[Saved data entries]

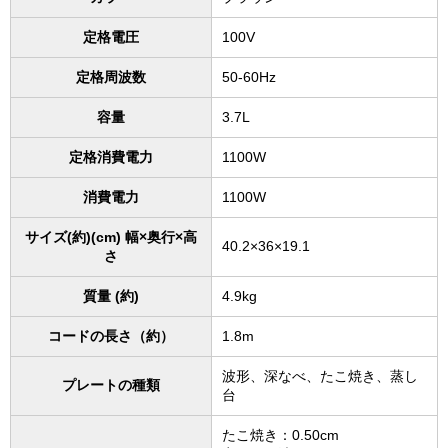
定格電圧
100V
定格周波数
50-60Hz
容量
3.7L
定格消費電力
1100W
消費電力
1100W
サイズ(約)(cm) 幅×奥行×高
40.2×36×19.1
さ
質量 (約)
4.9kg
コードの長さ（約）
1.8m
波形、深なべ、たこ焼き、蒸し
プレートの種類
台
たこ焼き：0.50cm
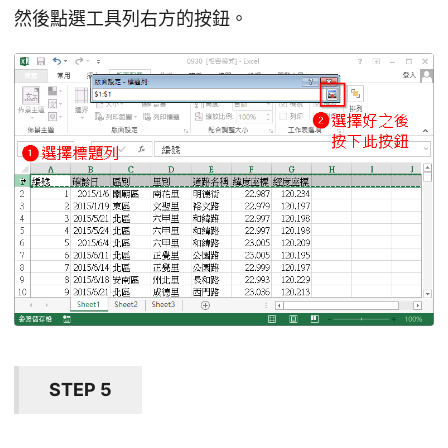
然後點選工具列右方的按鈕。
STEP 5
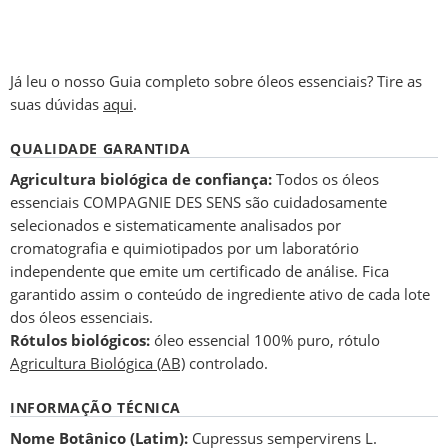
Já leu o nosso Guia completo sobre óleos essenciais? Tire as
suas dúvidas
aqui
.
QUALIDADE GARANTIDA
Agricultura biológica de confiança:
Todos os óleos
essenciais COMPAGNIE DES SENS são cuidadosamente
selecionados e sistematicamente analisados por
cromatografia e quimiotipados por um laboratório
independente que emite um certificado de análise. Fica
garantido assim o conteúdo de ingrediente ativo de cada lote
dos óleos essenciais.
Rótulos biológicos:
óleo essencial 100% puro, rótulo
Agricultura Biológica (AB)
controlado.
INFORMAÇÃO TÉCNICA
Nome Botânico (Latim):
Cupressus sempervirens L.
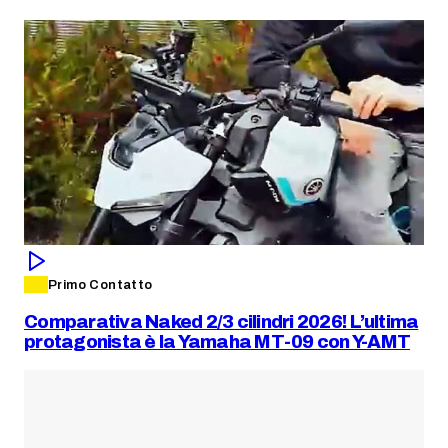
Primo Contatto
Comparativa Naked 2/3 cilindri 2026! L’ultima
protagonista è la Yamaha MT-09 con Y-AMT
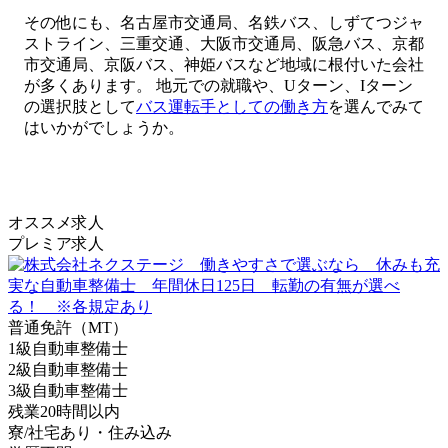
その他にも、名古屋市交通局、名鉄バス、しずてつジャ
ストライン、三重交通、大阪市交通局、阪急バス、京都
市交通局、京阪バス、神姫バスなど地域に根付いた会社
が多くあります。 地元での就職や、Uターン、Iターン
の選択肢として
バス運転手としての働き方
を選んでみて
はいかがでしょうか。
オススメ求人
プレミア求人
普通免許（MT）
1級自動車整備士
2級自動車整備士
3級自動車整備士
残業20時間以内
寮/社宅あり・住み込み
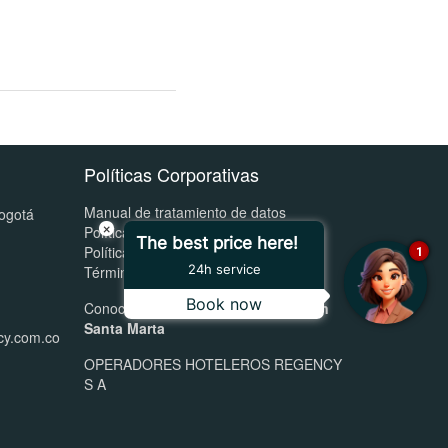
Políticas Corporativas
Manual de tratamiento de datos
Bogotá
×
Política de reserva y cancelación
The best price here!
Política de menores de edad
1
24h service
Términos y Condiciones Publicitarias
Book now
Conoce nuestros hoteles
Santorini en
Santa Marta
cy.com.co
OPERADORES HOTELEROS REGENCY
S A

▶ TRY IT: Within the entries above, work out the number of lines that include the string "óleos" and give only that.

▶ ANSWER TO THIS TASK: 3